Data items
++++++++++
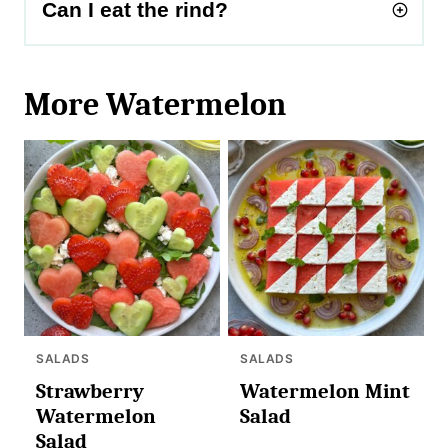
Can I eat the rind?
More Watermelon
SALADS
SALADS
Strawberry
Watermelon Mint
Watermelon
Salad
Salad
++++++++++
Each line of the entries above that contains "Watermelon" is to be copied.

More Watermelon
Watermelon Mint
Watermelon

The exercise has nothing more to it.